Maximal Covariance Complexity-Based Penalized Likelihood Method in High Dimensional Data
Isah Aliyu Kargi1, Norazlina Bint Ismail2, Ismail Bin Mohamad3

1Isah Aliyu Kargi*, Department of Mathematics, Faculty of Science, Universiti Teknologi Malaysia 81310 UTM Skudai, Johor, Malaysia. 2 Department of Mathematics and statistics Nuhu Bamalli Polytechnic p.m.b 1061, Zaria.
2Norazlina Bint Ismail, Department of Mathematics, Faculty of Science, Universiti Teknologi Malaysia 81310 UTM Skudai, Johor, Malaysia.
3Ismail Bin Mohamad, Department of Mathematics, Faculty of Science, Universiti Teknologi Malaysia 81310 UTM Skudai, Johor, Malaysia.
Manuscript received on June 02, 2020. | Revised Manuscript received on June 17, 2020. | Manuscript published on June 30, 2020. | PP: 24-32 | Volume-4, Issue-10, June 2020. | Retrieval Number: I0904054920/2020©BEIESP | DOI: 10.35940/ijmh.I0904.0641020
Open Access | Ethics and Policies | Cite
© The Authors. Published By: Blue Eyes Intelligence Engineering and Sciences Publication (BEIESP). This is an open access article under the CC BY-NC-ND license (http://creativecommons.org/licenses/by-nc-nd/4.0/)

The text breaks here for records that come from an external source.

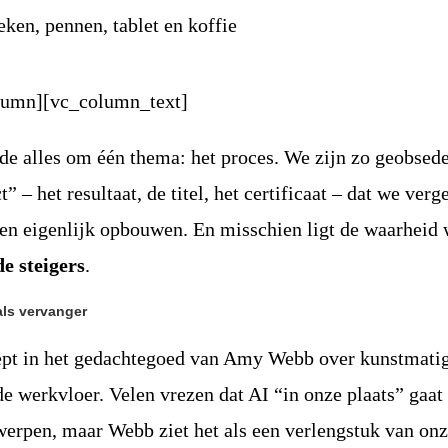
lumn][vc_column_text]
de alles om één thema: het proces. We zijn zo geobsed
” – het resultaat, de titel, het certificaat – dat we verg
en eigenlijk opbouwen. En misschien ligt de waarheid 
de steigers
.
 als vervanger
ept in het gedachtegoed van Amy Webb over kunstmati
 de werkvloer. Velen vrezen dat AI “in onze plaats” gaat
werpen, maar Webb ziet het als een verlengstuk van on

Abstract: Classification of cancer and selection of genes is one of the most important application of DNA microarray data. As a result of the higher dimensionality of microarray data, classification and selection of gene techniques are frequently employed to support the professional systems in the diagnosing ability of cancer with higher precision in classification. Least absolute shrinkage and selection operator (LASSO) is one of the most popular method for cancer classification and gene selection in high dimensional data. However, Lasso has limitations of being biased and cannot select variables more than the sample size (n) in gene selection and classification of high dimensional microarray data. To address this problems, LASSO-C1F was proposed using scale invariant measure of maximal information complexity of covariance matrix denoted with weight modifications as data-adaptive alternative to the fairly arbitrary choice of the regularization term in the least absolute shrinkage and selection operator (LASSO). The results indicated the effectiveness of the proposed method LASSO-C1F over the classical LASSO. The evaluation criteria result shows that the proposed method, LASSO-C1F has a better performance in terms of AUC and number of genes selected.
Keywords: Lasso, Maximal Complexity, Information Measure, Theoretic Measure, Penalized Likelihood Method, Scale-Invariant Complexity.